Jika, sebaliknya orang itu tidak memiliki tekad dalam menyucikan dan pembersihan (qalbu- penerj.) yang aku tengah bicarakan, atau memandang hal ini tidak penting bagi dirinya, dan jika dia tidak memiliki kesehatan fisik yang baik serta keuangan yang cukup, maka dia berdosa menunaikan ibadah haji.

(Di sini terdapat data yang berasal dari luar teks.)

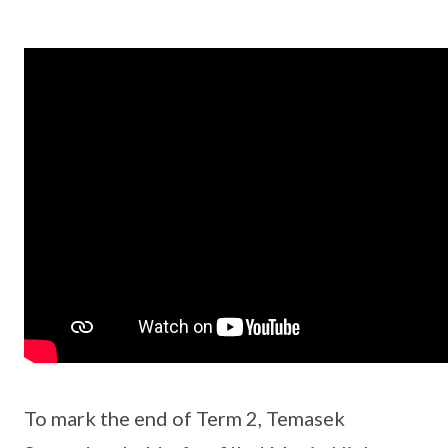
To mark the end of Term 2, Temasek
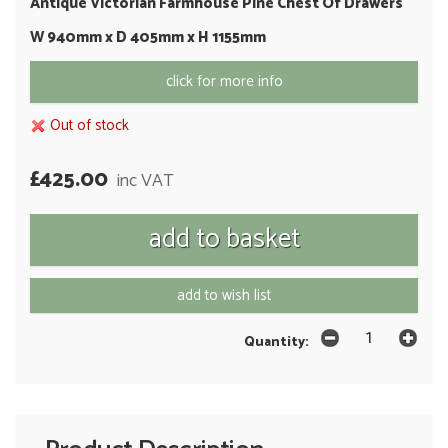
Antique Victorian Farmhouse Pine Chest Of Drawers
W 940mm x D 405mm x H 1155mm
click for more info
Out of stock
£425.00
inc VAT
add to wish list
Quantity:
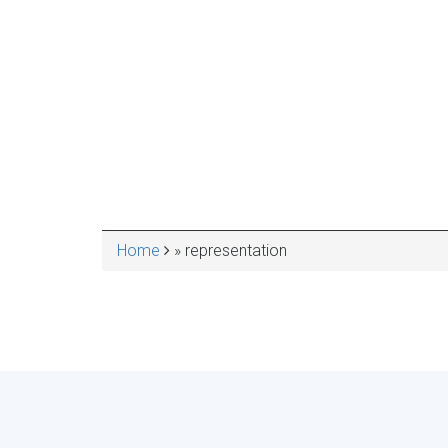
Home
representation
BREADCRUMB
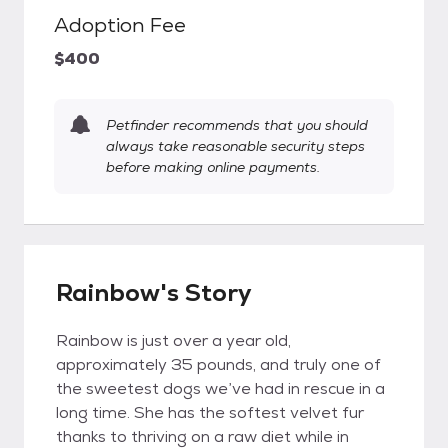
Adoption Fee
$400
Petfinder recommends that you should
always take reasonable security steps
before making online payments.
Rainbow's Story
Rainbow is just over a year old,
approximately 35 pounds, and truly one of
the sweetest dogs we’ve had in rescue in a
long time. She has the softest velvet fur
thanks to thriving on a raw diet while in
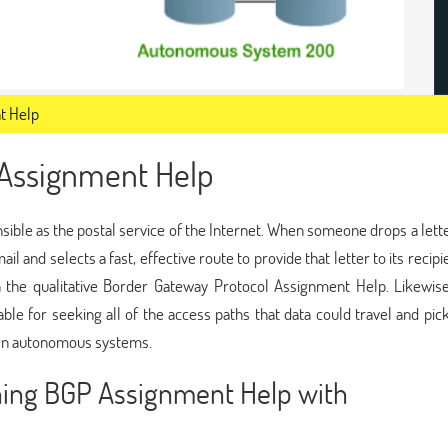
t Help
 Assignment Help
ble as the postal service of the Internet. When someone drops a lette
il and selects a fast, effective route to provide that letter to its recipi
th the qualitative Border Gateway Protocol Assignment Help. Likewis
le for seeking all of the access paths that data could travel and pic
een autonomous systems.
ining BGP Assignment Help with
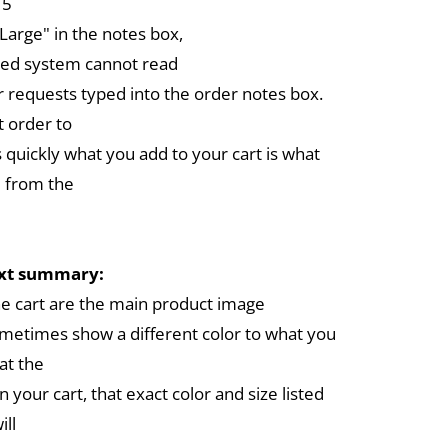
 5
arge" in the notes box,
ed system cannot read
r requests typed into the order notes box.
 order to
 quickly what you add to your cart is what
 from the
ext summary:
the cart are the main product image
metimes show a different color to what you
at the
in your cart, that exact color and size listed
ill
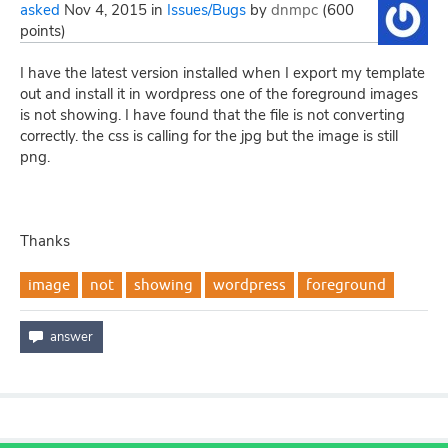
asked
Nov 4, 2015
in
Issues/Bugs
by
dnmpc
(
600
points)
I have the latest version installed when I export my template
out and install it in wordpress one of the foreground images
is not showing. I have found that the file is not converting
correctly. the css is calling for the jpg but the image is still
png.
Thanks
image
not
showing
wordpress
foreground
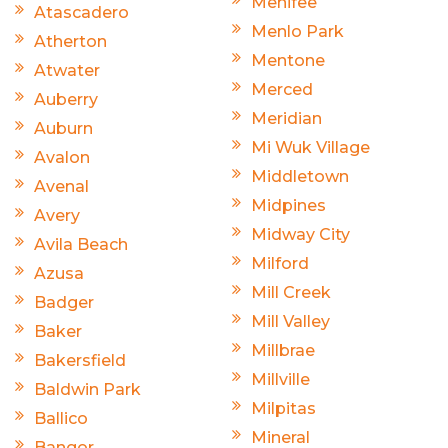
Menifee
Atascadero
Menlo Park
Atherton
Mentone
Atwater
Merced
Auberry
Meridian
Auburn
Mi Wuk Village
Avalon
Middletown
Avenal
Midpines
Avery
Midway City
Avila Beach
Milford
Azusa
Mill Creek
Badger
Mill Valley
Baker
Millbrae
Bakersfield
Millville
Baldwin Park
Milpitas
Ballico
Mineral
Bangor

Itu disebabkan keterasingan dari dasar-dasarnya, belum lagi kebaikan-kebaikan dalam keadaan spiritual yang telah aku uraikan sebagai prasyarat ibadah haji. Kecenderungan kuat hawa nafsu adalah halangan lain. Andaikanlah misalnya, orang mempunyai kekuatan fisik yang baik, bekal yang diperlukan untuk mencegah kelelahan dan untuk memenuhi keinginannya. Andaikan lagi bahwa keinginan untuk melakukan perjalanan begitu kuat, sehingga selalu menggelora, sekali pun terbuka kemungkinan untuk membebaskan dirinya dari menunaikan ibadah haji dan memperoleh ganjaran yang sama dengan cara menahan diri dari melakukan perjalanan.

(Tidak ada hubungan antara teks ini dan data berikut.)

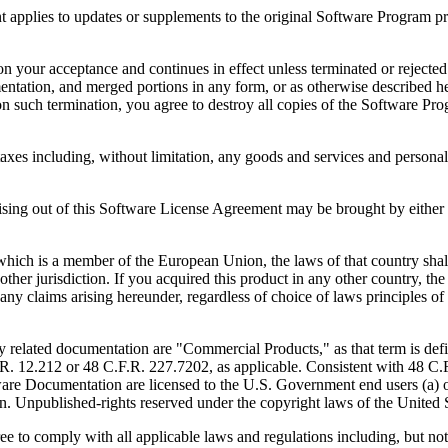
to updates or supplements to the original Software Program provid
 acceptance and continues in effect unless terminated or rejected. Yo
ntation, and merged portions in any form, or as otherwise described her
 such termination, you agree to destroy all copies of the Software Pro
s including, without limitation, any goods and services and personal 
ut of this Software License Agreement may be brought by either part
 is a member of the European Union, the laws of that country shall 
y other jurisdiction. If you acquired this product in any other country
any claims arising hereunder, regardless of choice of laws principles o
 documentation are "Commercial Products," as that term is defin
. 12.212 or 48 C.F.R. 227.7202, as applicable. Consistent with 48 C.
e Documentation are licensed to the U.S. Government end users (a) on
in. Unpublished-rights reserved under the copyright laws of the United S
h all applicable laws and regulations including, but not limited 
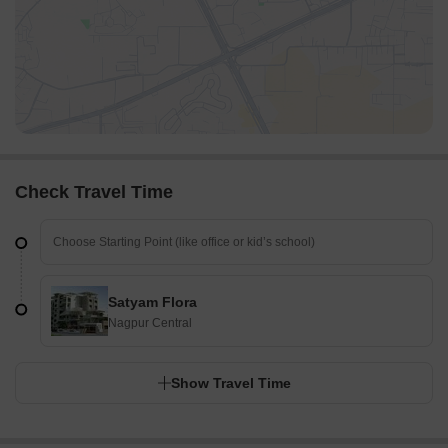
Check Travel Time
Satyam Flora
Nagpur Central
Show Travel Time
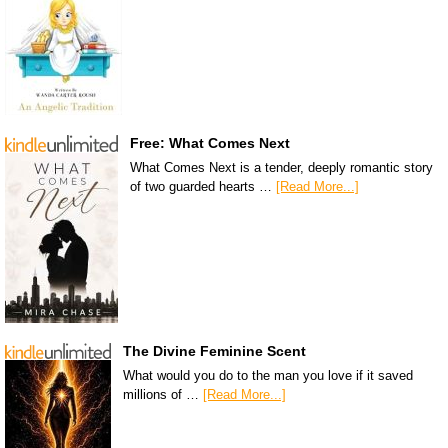
Free: What Comes Next
What Comes Next is a tender, deeply romantic story
of two guarded hearts …
[Read More...]
The Divine Feminine Scent
What would you do to the man you love if it saved
millions of …
[Read More...]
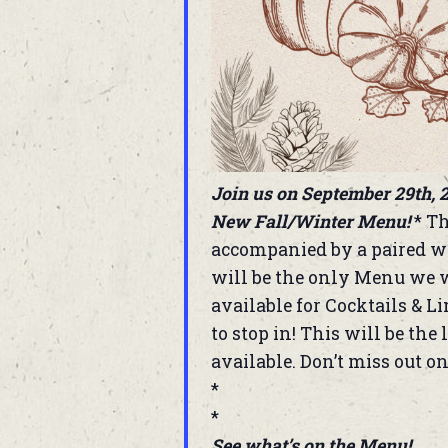
Join us on September 29th, 2
New Fall/Winter Menu!
* Th
accompanied by a paired wi
will be the only Menu we w
available for Cocktails & L
to stop in! This will be th
available. Don’t miss out on
*
*
See what’s on the Menu!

Dalam hal itu, akan lebih baik baginya tidak jadi pergi, karena dua alasan: kekuatan kecenderungan alaminya; dan resiko kehilangan manfaat-manfaat yang akan diperolehnya kalau tetap tinggal di rumah, mengingat dia tidak yakin bisa mencapai dalam perjalanannya, terutama karena tiadanya jalan yang aman.

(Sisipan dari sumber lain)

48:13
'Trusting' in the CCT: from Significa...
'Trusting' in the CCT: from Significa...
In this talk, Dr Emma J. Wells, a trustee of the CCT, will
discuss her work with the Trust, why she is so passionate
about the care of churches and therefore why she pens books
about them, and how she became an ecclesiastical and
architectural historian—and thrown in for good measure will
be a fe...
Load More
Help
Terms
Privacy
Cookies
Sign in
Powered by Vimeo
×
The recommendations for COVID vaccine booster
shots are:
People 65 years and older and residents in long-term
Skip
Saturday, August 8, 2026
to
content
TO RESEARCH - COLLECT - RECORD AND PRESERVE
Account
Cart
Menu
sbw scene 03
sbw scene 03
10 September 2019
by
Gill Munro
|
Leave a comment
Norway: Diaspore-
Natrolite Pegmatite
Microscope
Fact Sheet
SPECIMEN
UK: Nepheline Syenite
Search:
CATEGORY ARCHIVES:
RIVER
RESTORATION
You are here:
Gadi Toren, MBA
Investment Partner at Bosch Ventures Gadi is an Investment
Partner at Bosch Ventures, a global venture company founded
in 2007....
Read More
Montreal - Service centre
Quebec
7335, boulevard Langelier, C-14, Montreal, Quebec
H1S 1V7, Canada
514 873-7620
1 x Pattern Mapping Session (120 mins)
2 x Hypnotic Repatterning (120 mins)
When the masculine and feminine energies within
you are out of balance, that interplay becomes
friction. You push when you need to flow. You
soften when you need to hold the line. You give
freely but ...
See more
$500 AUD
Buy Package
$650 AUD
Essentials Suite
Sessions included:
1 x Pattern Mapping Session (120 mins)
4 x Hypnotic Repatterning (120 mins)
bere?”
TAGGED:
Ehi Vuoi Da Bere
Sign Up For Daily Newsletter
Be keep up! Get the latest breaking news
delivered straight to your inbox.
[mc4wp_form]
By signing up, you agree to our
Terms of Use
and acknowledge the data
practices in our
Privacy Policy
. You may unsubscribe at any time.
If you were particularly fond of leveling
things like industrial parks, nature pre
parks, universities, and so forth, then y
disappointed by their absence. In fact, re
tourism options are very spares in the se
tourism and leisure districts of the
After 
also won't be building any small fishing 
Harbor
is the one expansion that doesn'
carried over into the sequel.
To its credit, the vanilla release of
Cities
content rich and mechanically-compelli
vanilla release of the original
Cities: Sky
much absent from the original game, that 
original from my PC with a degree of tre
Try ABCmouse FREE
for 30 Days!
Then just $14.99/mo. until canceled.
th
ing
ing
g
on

Akan tetapi, bagaimana kalau orang hampir tak mempunyai keinginan untuk menunaikan ibadah haji, dan motifnya bepergian semata-mata untuk memenuhi satu syarat? Jika ada kecenderungan dan keinginanan untuk menunaikan ibadah haji, maka kepergiannya untuk ibadah haji akan sangat terpuji. Keinginannya memang lemah, tapi kuat harapannya untuk mencapai tujuan, dengan kesehatan fisik dan bekal yang cukup kuat, khususnya jika dia harus bergabung selama perjalanan itu dengan saudara-saudara yang saleh dan sahabat-sahabat yang menyenangkan, dan jika dia bisa melakukan perjalanan lewat jalan yang lazim.

Semua yang telah aku bicarakan sejauh ini berlaku pada orang yang belum pernah menunaikan ibadah haji.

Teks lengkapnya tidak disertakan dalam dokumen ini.